> _DATA EXTRACT_:
►

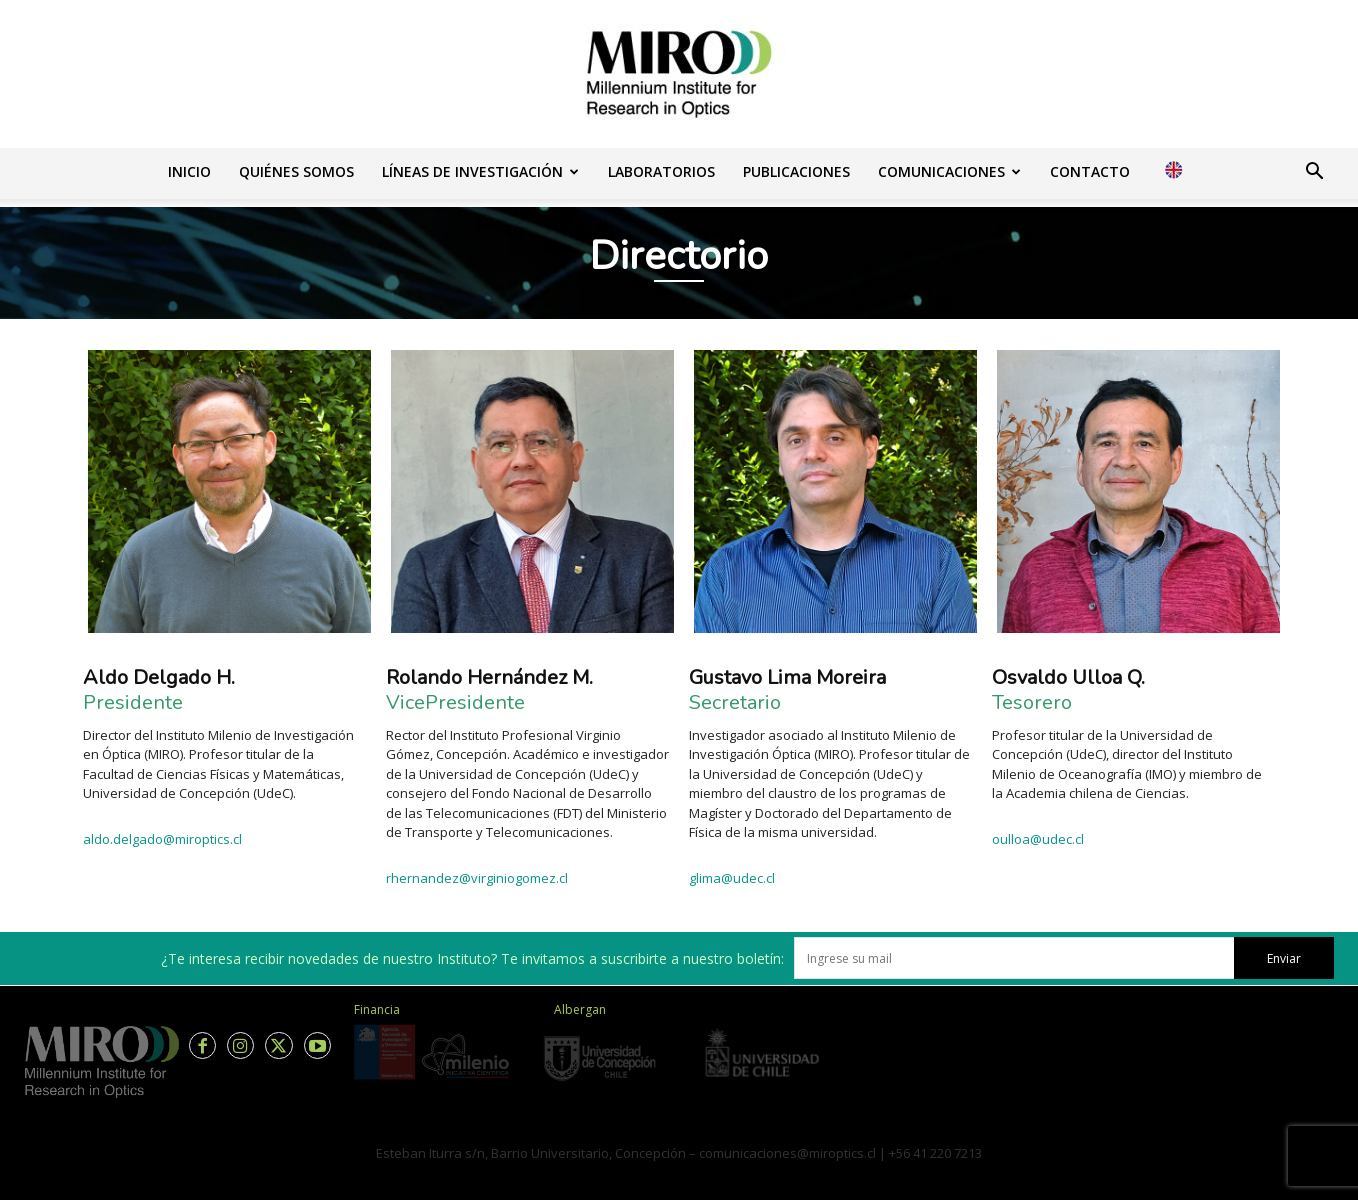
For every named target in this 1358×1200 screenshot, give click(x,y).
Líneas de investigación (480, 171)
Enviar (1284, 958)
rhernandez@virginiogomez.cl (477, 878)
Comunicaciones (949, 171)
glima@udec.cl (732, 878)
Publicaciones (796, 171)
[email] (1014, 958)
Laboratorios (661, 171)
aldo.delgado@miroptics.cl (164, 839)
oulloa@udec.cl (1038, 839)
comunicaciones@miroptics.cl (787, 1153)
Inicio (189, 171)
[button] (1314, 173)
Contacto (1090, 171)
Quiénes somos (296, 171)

◄

> _PROBLEM TO SOLVE_:
Return each line of the records above in which the word "miroptics" occurs.

> _RESPONSE TO THE TASK_:
aldo.delgado@miroptics.cl (164, 839)
comunicaciones@miroptics.cl (787, 1153)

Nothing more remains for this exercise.